Wherever the word "proces" occurs in the lines below, copy the whole line.

[RECORDS FOR THIS TASK — start]

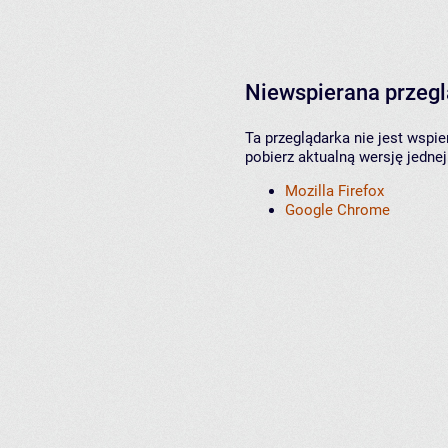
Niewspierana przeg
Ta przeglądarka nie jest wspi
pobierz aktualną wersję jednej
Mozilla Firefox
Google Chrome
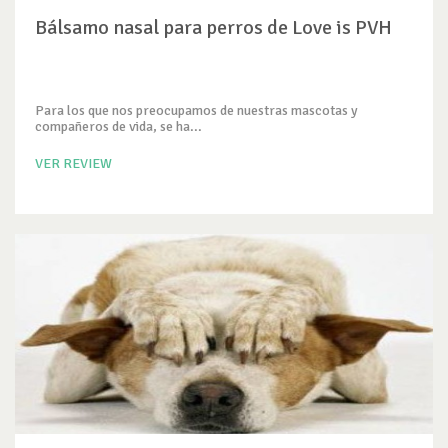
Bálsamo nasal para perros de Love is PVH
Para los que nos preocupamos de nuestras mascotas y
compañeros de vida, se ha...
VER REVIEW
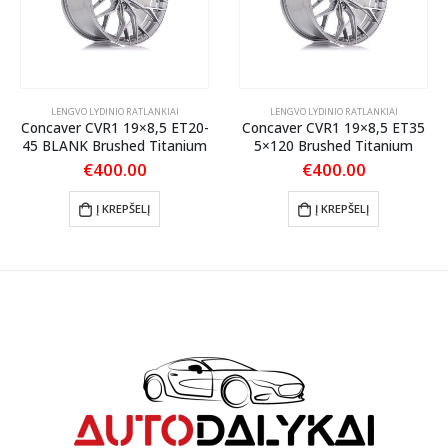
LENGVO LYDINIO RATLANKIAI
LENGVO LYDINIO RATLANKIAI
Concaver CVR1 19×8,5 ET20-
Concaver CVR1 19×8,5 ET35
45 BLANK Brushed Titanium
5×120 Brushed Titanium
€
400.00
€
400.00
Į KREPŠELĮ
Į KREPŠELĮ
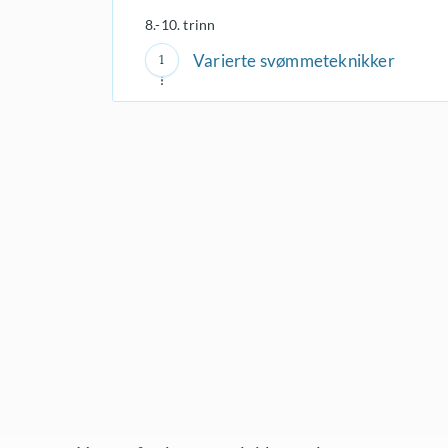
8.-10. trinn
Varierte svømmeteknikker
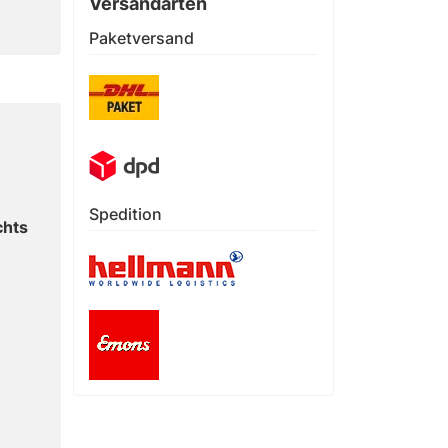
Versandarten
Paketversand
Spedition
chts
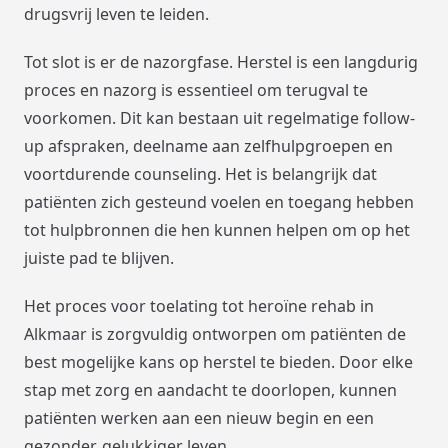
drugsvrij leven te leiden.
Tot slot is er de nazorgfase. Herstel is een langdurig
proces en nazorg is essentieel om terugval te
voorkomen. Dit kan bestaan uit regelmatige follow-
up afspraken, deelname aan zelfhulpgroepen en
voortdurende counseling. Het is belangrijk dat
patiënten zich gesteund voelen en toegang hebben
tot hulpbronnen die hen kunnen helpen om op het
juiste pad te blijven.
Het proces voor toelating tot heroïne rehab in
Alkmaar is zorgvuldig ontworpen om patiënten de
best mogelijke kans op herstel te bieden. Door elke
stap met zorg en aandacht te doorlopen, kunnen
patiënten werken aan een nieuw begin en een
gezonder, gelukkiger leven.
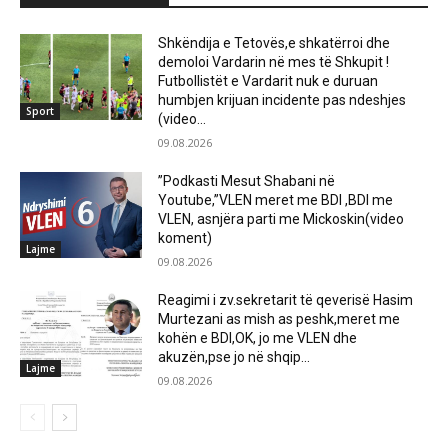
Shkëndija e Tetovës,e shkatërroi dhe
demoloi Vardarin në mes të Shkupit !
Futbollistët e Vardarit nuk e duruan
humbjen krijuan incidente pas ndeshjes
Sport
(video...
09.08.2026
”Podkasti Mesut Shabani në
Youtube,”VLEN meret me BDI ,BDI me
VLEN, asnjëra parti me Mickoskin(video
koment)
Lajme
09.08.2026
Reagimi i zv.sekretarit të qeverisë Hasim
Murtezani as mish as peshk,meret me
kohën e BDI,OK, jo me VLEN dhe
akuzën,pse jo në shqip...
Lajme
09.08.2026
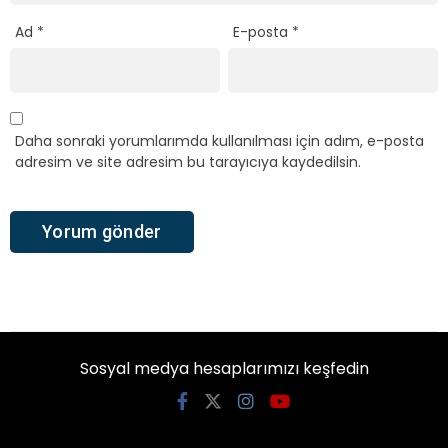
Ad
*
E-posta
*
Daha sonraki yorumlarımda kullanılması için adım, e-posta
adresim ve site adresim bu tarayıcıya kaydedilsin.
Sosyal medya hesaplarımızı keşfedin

[RECORDS FOR THIS TASK — finish]
[RECORDS FOR THIS TASK — start]

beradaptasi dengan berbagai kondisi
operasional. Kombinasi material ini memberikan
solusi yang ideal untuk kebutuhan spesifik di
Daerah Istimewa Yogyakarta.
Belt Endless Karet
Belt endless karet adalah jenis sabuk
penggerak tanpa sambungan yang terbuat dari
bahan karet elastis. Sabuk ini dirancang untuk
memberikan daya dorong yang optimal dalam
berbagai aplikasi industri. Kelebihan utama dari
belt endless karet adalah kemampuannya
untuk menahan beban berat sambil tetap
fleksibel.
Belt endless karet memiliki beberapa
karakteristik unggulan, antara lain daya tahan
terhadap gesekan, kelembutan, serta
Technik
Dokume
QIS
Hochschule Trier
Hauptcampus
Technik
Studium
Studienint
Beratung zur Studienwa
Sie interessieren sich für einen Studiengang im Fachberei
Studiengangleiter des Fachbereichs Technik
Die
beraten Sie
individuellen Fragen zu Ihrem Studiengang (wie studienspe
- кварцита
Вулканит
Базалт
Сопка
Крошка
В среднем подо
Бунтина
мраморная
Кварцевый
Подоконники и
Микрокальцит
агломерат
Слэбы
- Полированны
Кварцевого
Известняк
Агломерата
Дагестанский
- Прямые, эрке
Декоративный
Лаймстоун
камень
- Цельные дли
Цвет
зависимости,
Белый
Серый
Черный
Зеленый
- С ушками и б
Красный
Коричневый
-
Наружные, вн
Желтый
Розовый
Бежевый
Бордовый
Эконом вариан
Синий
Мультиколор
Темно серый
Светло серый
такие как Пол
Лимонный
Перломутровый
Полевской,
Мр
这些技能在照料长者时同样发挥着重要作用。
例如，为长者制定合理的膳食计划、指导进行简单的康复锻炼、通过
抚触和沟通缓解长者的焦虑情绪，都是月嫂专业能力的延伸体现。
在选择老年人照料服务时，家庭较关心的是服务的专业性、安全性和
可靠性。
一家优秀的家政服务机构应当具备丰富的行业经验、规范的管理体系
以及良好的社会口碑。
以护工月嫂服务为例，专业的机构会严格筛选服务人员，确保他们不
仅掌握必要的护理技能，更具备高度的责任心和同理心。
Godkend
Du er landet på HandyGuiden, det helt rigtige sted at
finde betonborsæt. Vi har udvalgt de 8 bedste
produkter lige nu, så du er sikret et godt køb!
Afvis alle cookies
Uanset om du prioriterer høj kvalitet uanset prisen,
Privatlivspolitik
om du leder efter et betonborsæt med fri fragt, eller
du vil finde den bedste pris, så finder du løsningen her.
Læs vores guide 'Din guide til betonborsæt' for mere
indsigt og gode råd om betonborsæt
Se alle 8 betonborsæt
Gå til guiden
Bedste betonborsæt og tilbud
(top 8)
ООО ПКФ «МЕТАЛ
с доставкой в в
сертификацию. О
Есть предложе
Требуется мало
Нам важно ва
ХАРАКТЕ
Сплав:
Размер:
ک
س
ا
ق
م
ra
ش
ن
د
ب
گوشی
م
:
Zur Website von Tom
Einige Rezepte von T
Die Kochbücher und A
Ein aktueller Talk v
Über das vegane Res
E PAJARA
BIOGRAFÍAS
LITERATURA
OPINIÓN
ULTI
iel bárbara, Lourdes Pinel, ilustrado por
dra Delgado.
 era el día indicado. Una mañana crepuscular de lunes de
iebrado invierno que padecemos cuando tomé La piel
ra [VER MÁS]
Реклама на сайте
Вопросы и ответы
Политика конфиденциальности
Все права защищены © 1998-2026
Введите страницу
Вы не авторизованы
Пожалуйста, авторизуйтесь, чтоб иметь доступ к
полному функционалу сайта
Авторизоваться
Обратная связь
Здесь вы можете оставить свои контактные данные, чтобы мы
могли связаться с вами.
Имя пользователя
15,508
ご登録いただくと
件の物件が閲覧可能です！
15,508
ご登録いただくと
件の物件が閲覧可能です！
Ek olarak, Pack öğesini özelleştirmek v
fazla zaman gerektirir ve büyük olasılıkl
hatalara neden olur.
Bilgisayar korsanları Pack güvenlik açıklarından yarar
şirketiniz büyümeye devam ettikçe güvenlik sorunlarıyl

[RECORDS FOR THIS TASK — finish]

▶ TASK SOLUTION
proces en nazorg is essentieel om terugval te
Het proces voor toelating tot heroïne rehab in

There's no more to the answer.